La grâce de Naomi vibrait comme du verre qui va se briser, et Ion sentit sa propre grâce faire de même. Il sentit les larmes lui monter aux yeux.
« Tu… Tu ne comprends pas » se défendit-il. « Depuis qu'on est petits, c'est toujours le même refrain, Ion et Naomi, Naomi et Ion. Bon, tu es ma sœur, et même une sœur géniale, et ça, c'est plus que bien, mais… Il faut toujours qu'on partage. Les copains, les sorties, les classes… Alors pour une fois… »
Le garçon cligna des yeux pour chasser ses larmes.
« Esper… Je suis juste moi avec lui. Pas ton jumeau, juste Ion. Et les moments que je passe avec lui, ma relation avec lui… Je voulais que ça ne soit qu'à moi. Je ne peux pas le partager, tu me comprends ? C'est à moi. Alors, s'il te plaît… Laisse-moi ça. »
Naomi n'aurait pas eu plus mal si son jumeau l'avait frappé. Ion voulait prendre ses distances avec elle, comment ça pouvait ne pas lui faire mal ?
Mais il était dans son droit. Il avait le droit de n'être plus juste le jumeau de Naomi. Il avait le droit d'aimer quelqu'un d'autre – l'aimer comme il n'aimerait jamais sa jumelle.
Alors, il fallait qu'elle le laisse partir.
Naomi déglutit, se força à sourire et tapota le divan à côté d'elle.
« Allez, assieds-toi. »
Ion s'exécuta.
« Vous êtes ensemble depuis longtemps ? »
Les pommettes du jeune homme rougirent.
« En fait… Tu te souviens de la fois où j'ai dû recopier tous mes cours de théologie naturelle parce que quelqu'un avait renversé du jus d'orange dessus ? »
« Oui » confirma Naomi.
« En fait, j'avais percuté Esper. J'ai fait tomber mes cours, lui, il a fait tomber son gobelet… J'étais furieux et j'ai commencé à lui crier dessus… »
Naomi rigola doucement.
« On dirait que vous n'avez pas débuté sous les meilleurs auspices… »
« Ah, ça ! Pour se faire pardonner, il m'a proposé de me prêter ses cours pendant que je referais mes notes. Et puis, il a bien fallu que je les lui rende, je suis allé chez lui, il m'a invité à entrer pour discuter… »
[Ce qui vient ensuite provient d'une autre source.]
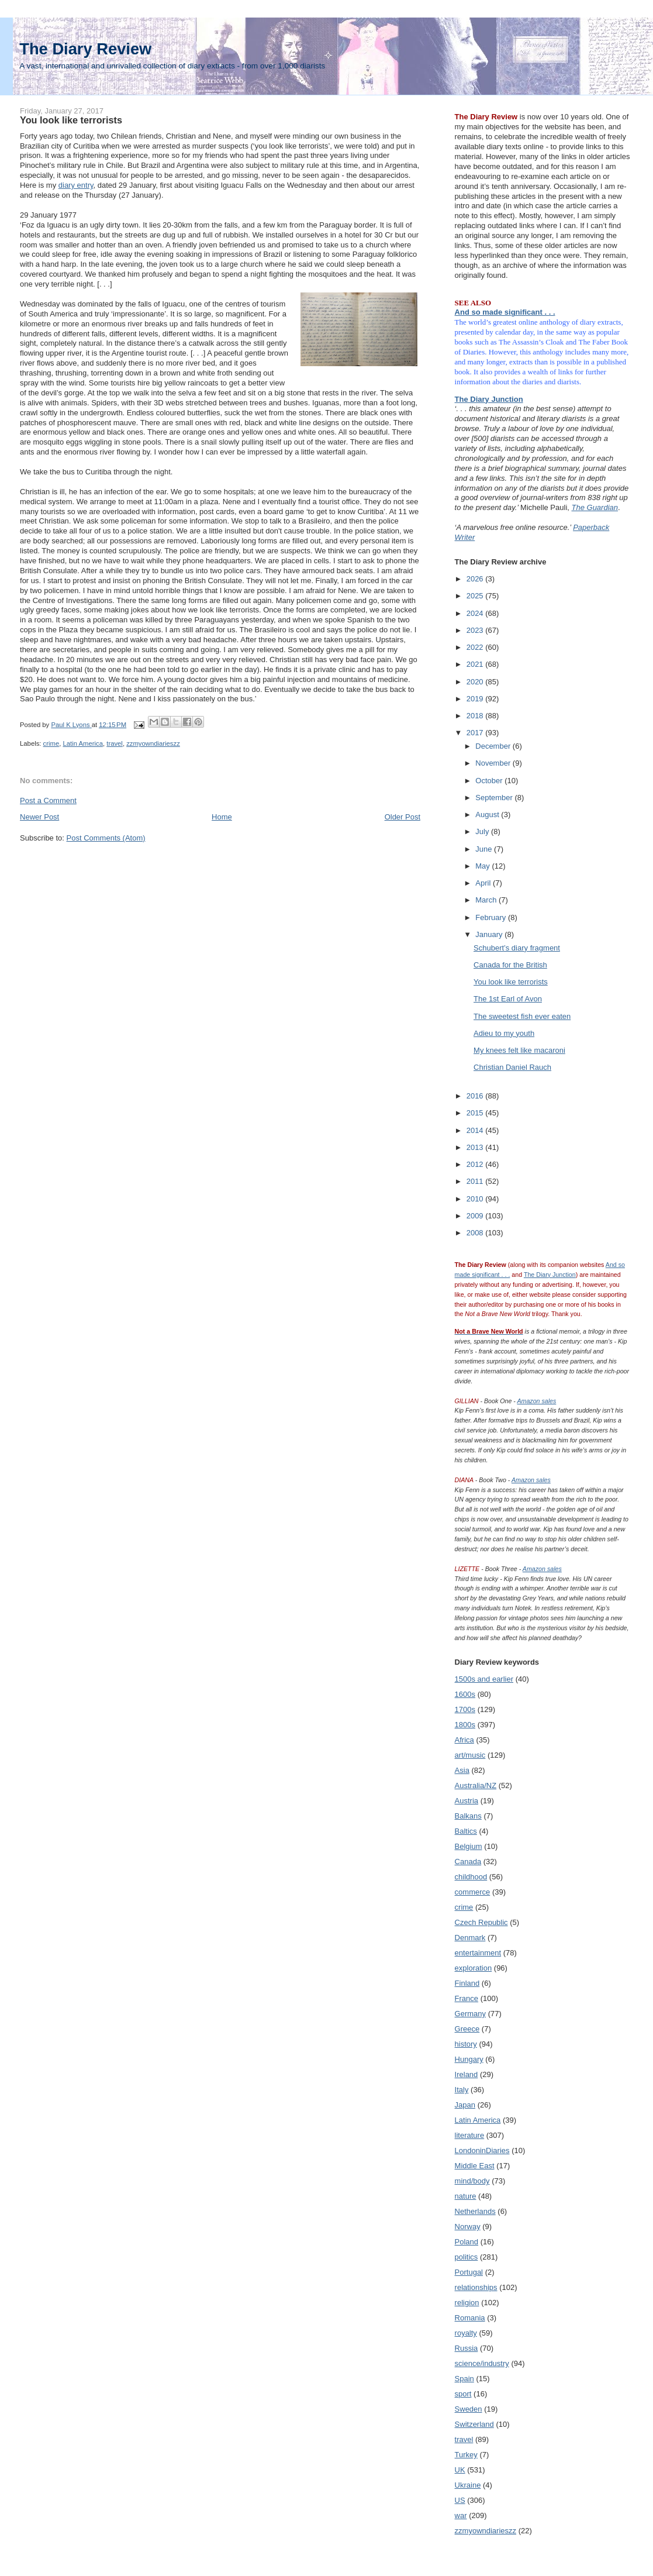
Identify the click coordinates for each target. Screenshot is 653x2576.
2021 (476, 664)
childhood (471, 1876)
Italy (462, 2089)
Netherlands (475, 2211)
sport (463, 2393)
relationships (476, 2287)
« Et là » poursuivit la jeune fille, « tu lui as dit, et il a répondu, et le tout a fait boule de neige ? »
Ion sourit.
« C'est ça. »
Les ailes de Naomi s'agitèrent brièvement.
« Il est gentil avec toi ? Il te rend heureux ? »
« Très. »
« Contente pour lui. Parce que dans le cas contraire » déclara Naomi, « j'aurais été contrainte de lui arracher le foie avec les dents. »
Ion rigola.
« Ma sœur la protectrice ! Pour un peu, tu serais pire que Michel. »
Elle sourit et ne répondit pas, se contentant de lui tirer affectueusement sur les plumes.
Un jour, Ion s'envolerait loin d'elle. Elle le savait.
Mais pour le moment… Il était encore son petit frère. Son bébé de jumeau.
Alors, elle profiterait des quelques siècles qui leur resteraient.
Jusqu'à ce que ce soit le jour de leur séparation.